« Un rapport a été rédigé, et je vais m’y pencher d’ici peu afin de faire le point sur la situation et d’évaluer les mesures préventives à mettre en œuvre pour faire face aux futures tempêtes », a déclaré António José Seguro lors de son discours prononcé à l’occasion de la Journée de la commune de Batalha, dans le district de Leiria.
Le président de la République a souligné que « le présent nous signale chaque jour de nouveaux dangers, avec une intensité sans précédent ».
« Nous n’avons pas de temps à perdre, et à certains égards, nous partons avec un retard », a-t-il averti, reconnaissant que « l’État n’était pas préparé à faire face à une telle dévastation » lorsque la tempête Kristin a frappé la région de Leiria le 28 janvier.
Rappelant s’être rendu dans la région quelques jours plus tard, António José Seguro a partagé « le désespoir de nombreuses personnes », constatant qu’« il était impossible de résister à des vents atteignant jusqu’à 200 kilomètres à l’heure ».
Les structures de soutien
Pour le chef de l’État, « les moments de crise sont aussi révélateurs » et servent à « nous faire prendre conscience de l’importance des personnes et des structures de soutien locales », ainsi que de « la solidarité humaine ».
Soulignant le rôle joué, « entre autres », par « les pompiers, les membres des forces de sécurité, les structures de santé et d’aide sociale, ainsi que les techniciens des entreprises d’électricité, d’eau et de télécommunications », M. Seguro a réitéré ses éloges à l’égard des responsables locaux, « dont le rôle a été décisif et ne s’est pas limité à ces quelques jours ».

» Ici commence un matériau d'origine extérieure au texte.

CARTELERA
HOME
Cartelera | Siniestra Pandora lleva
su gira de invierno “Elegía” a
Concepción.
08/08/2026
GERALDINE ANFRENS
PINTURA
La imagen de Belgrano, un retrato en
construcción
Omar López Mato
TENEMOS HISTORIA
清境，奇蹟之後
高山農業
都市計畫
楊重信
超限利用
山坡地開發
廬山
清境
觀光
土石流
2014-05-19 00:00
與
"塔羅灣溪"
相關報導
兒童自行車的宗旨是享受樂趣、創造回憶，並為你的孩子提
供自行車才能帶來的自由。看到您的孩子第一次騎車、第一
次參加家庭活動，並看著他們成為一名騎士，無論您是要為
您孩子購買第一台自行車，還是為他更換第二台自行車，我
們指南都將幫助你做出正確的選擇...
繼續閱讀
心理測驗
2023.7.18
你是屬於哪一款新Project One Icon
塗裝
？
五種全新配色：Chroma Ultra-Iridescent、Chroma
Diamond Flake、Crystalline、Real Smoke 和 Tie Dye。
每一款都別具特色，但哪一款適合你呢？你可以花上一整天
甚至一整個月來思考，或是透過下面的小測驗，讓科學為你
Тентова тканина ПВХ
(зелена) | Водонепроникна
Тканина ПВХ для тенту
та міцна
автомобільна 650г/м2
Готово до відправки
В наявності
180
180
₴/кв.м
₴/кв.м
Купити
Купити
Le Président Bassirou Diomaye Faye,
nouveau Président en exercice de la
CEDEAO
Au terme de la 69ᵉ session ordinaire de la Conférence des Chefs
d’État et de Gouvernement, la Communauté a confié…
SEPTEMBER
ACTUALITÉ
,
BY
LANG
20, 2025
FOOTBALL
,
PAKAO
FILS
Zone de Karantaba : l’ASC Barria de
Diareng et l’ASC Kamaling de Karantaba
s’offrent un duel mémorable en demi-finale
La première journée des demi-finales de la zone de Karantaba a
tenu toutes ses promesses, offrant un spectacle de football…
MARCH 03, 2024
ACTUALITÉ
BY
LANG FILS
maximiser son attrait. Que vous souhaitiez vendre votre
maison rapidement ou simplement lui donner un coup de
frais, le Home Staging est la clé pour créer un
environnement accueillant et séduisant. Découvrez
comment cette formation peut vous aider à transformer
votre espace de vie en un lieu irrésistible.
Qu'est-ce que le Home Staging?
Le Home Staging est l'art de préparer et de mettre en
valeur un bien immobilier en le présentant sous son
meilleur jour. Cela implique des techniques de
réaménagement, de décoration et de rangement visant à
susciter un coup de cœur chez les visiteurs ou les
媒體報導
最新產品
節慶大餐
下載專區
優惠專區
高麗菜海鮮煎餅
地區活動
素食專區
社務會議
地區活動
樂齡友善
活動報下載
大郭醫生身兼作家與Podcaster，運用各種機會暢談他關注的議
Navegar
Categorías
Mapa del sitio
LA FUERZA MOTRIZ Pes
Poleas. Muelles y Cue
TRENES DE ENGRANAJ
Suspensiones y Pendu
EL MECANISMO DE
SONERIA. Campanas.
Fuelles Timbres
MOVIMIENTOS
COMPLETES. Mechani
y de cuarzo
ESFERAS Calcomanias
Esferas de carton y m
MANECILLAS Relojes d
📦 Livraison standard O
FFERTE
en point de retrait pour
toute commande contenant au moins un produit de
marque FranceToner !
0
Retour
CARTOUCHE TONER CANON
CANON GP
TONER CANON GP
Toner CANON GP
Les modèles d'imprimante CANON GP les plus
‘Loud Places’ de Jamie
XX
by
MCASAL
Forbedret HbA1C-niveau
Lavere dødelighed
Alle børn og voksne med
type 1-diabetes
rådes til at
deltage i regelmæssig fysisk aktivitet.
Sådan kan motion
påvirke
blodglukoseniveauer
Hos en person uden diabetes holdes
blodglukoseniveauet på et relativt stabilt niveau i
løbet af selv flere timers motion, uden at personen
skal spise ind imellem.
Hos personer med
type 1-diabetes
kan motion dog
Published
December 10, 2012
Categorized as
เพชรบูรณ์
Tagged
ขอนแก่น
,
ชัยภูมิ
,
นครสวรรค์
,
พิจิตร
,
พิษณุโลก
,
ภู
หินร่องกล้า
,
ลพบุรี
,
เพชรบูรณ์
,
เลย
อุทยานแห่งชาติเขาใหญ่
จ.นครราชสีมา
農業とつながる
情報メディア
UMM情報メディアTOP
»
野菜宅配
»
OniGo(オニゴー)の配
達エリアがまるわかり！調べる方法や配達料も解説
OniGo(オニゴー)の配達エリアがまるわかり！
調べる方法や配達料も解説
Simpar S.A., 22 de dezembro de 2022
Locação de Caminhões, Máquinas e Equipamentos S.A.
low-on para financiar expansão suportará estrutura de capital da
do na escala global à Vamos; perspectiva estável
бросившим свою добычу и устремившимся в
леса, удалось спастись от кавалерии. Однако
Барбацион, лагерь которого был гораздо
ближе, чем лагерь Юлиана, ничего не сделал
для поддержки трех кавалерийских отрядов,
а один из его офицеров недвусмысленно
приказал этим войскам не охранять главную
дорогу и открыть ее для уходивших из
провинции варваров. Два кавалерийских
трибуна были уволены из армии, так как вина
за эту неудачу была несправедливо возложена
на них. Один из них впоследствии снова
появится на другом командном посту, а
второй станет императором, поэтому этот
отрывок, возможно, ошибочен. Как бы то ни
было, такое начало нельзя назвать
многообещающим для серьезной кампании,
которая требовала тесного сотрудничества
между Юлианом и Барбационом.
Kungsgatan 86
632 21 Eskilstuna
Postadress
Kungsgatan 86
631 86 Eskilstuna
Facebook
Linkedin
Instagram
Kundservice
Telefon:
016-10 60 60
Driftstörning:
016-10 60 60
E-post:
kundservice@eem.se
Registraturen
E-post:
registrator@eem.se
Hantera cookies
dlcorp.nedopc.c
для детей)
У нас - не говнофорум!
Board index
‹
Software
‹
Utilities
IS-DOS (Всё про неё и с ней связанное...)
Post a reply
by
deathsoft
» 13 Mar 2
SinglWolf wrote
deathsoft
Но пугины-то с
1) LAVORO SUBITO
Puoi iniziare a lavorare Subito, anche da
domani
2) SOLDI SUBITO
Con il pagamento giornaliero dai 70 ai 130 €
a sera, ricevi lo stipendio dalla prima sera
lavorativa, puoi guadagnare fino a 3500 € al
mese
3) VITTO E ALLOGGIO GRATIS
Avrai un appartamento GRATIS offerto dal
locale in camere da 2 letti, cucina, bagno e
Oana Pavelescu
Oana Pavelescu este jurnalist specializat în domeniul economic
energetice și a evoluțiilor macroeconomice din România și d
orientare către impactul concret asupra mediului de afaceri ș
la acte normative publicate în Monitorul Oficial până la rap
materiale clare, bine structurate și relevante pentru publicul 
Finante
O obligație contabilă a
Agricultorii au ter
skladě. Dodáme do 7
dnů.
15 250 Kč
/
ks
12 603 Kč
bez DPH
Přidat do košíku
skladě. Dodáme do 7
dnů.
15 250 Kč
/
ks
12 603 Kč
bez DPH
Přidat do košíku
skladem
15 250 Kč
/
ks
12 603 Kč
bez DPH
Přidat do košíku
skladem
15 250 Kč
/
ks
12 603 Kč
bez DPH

« Le processus de reconstruction illustre également la nécessité de mener une réflexion sur notre sécurité et notre autonomie. Cela va des moyens les plus simples, tels que les communications d’urgence ou les groupes électrogènes, jusqu’aux systèmes de financement complexes qui nous permettent de surmonter les difficultés le plus rapidement possible », a-t-il souligné.
M. Seguro a souligné que « l’exemple de la municipalité de Batalha, qui a contracté un emprunt d’environ quatre millions d’euros pour financer des investissements et réparer les dégâts causés par la tempête, révèle la nécessité pour l’État de faire preuve d’une plus grande souplesse et d’une plus grande décentralisation dans la prise de décision ».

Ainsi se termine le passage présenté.